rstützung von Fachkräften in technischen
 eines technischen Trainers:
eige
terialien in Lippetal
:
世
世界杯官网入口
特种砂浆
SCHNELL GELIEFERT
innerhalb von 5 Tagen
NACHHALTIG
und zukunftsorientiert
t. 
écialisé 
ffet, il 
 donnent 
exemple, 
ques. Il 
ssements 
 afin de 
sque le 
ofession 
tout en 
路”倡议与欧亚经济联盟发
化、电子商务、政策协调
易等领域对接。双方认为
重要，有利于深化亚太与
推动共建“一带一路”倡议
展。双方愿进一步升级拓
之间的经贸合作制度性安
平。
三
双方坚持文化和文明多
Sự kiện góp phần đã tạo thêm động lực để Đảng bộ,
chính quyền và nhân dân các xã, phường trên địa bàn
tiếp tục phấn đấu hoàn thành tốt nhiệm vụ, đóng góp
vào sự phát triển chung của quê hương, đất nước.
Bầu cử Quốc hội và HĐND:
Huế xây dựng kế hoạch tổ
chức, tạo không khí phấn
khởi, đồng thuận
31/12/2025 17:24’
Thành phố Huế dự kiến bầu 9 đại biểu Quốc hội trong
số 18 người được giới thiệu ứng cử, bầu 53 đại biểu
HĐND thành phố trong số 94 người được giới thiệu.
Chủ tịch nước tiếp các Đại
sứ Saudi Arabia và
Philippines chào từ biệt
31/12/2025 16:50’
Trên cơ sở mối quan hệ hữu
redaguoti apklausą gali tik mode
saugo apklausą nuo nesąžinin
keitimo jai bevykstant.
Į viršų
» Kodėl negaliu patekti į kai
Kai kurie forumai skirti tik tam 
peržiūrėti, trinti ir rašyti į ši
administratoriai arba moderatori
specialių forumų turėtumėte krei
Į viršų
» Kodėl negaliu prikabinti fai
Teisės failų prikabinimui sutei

Task directions:
Transcribe the full listing above without leaving anything out.

Written answer:
rstützung von Fachkräften in technischen
 eines technischen Trainers:
eige
terialien in Lippetal
:
世
世界杯官网入口
特种砂浆
SCHNELL GELIEFERT
innerhalb von 5 Tagen
NACHHALTIG
und zukunftsorientiert
t. 
écialisé 
ffet, il 
 donnent 
exemple, 
ques. Il 
ssements 
 afin de 
sque le 
ofession 
tout en 
路”倡议与欧亚经济联盟发
化、电子商务、政策协调
易等领域对接。双方认为
重要，有利于深化亚太与
推动共建“一带一路”倡议
展。双方愿进一步升级拓
之间的经贸合作制度性安
平。
三
双方坚持文化和文明多
Sự kiện góp phần đã tạo thêm động lực để Đảng bộ,
chính quyền và nhân dân các xã, phường trên địa bàn
tiếp tục phấn đấu hoàn thành tốt nhiệm vụ, đóng góp
vào sự phát triển chung của quê hương, đất nước.
Bầu cử Quốc hội và HĐND:
Huế xây dựng kế hoạch tổ
chức, tạo không khí phấn
khởi, đồng thuận
31/12/2025 17:24’
Thành phố Huế dự kiến bầu 9 đại biểu Quốc hội trong
số 18 người được giới thiệu ứng cử, bầu 53 đại biểu
HĐND thành phố trong số 94 người được giới thiệu.
Chủ tịch nước tiếp các Đại
sứ Saudi Arabia và
Philippines chào từ biệt
31/12/2025 16:50’
Trên cơ sở mối quan hệ hữu
redaguoti apklausą gali tik mode
saugo apklausą nuo nesąžinin
keitimo jai bevykstant.
Į viršų
» Kodėl negaliu patekti į kai
Kai kurie forumai skirti tik tam 
peržiūrėti, trinti ir rašyti į ši
administratoriai arba moderatori
specialių forumų turėtumėte krei
Į viršų
» Kodėl negaliu prikabinti fai
Teisės failų prikabinimui sutei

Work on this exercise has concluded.